I think we are now facing the same issue where the EEPROM just isn’t available. Both frank-w and ericwoud have suggested adding a delay during the module initialization. If you’re keen to try that, can you modify sfp.c to add this snippet after the quirk fixup?
This should force the quirk to be applied regardless of whether the EEPROM is available. If it is applied, you should hopefully see the “hack:…” message in your dmesg.
(I’m also surprised that your sfp still works without a moddef0 gpio. No idea how that is happening but it’s good that there’s power and modules are still getting probed)

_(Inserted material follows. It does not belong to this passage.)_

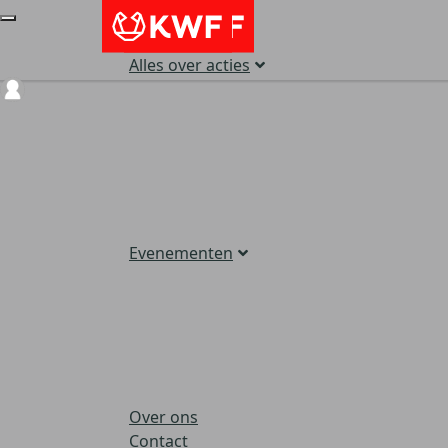
Alles over acties
Login
Evenementen
Over ons
Contact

with the above, and manually changing moddef0 to low. When I boot up with a dac cable in sfp1.
it shows and correctly reads the eeprom of the dac cable.

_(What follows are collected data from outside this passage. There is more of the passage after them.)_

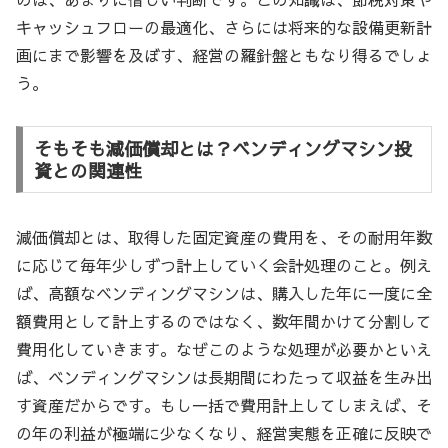
キャッシュフローの最適化、さらには将来的な設備更新計
画にまで影響を及ぼす、経営の羅針盤ともなり得るでしょ
う。
そもそも減価償却とは？ベンディングマシン投
資との関連性
減価償却とは、取得した固定資産の費用を、その耐用年数
に応じて毎年少しずつ計上していく会計処理のこと。例え
ば、高額なベンディングマシンは、購入した年に一度に全
額費用として計上するのではなく、数年間かけて分割して
費用化していきます。なぜこのような処理が必要かといえ
ば、ベンディングマシンは長期間にわたって収益を生み出
す資産だからです。もし一括で費用計上してしまえば、そ
の年の利益が極端に少なくなり、経営実態を正確に反映で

sfp sfp1: No tx_disable pin: SFP modules will always be emitting.
at this point if I swap out the dac cable for the S800E. It just works without further kernel messages/errors. Link is up and everything works as it should. But ethtool -m eth2 shows nothing. So eeprom is not probed/loaded but it works.
ethtool -m eth2
netlink error: No such device or address
ethtool eth2
Settings for eth2:
Supported ports: [ ]
Supported link modes: 2500baseX/Full
1000baseX/Full
10000baseCR/Full
Supported pause frame use: Symmetric Receive-only
Supports auto-negotiation: Yes
Supported FEC modes: Not reported
Advertised link modes: 10000baseCR/Full
Advertised pause frame use: Symmetric
Advertised auto-negotiation: Yes
Advertised FEC modes: Not reported
Speed: 10000Mb/s
Duplex: Full
Auto-negotiation: on
Port: Other
PHYAD: 0
Transceiver: internal
Current message level: 0x000000ff (255)
drv probe link timer ifdown ifup rx_err tx_err
Link detected: yes
I will patch a build with a default startup delay as suggested adn find time/opportunity to test.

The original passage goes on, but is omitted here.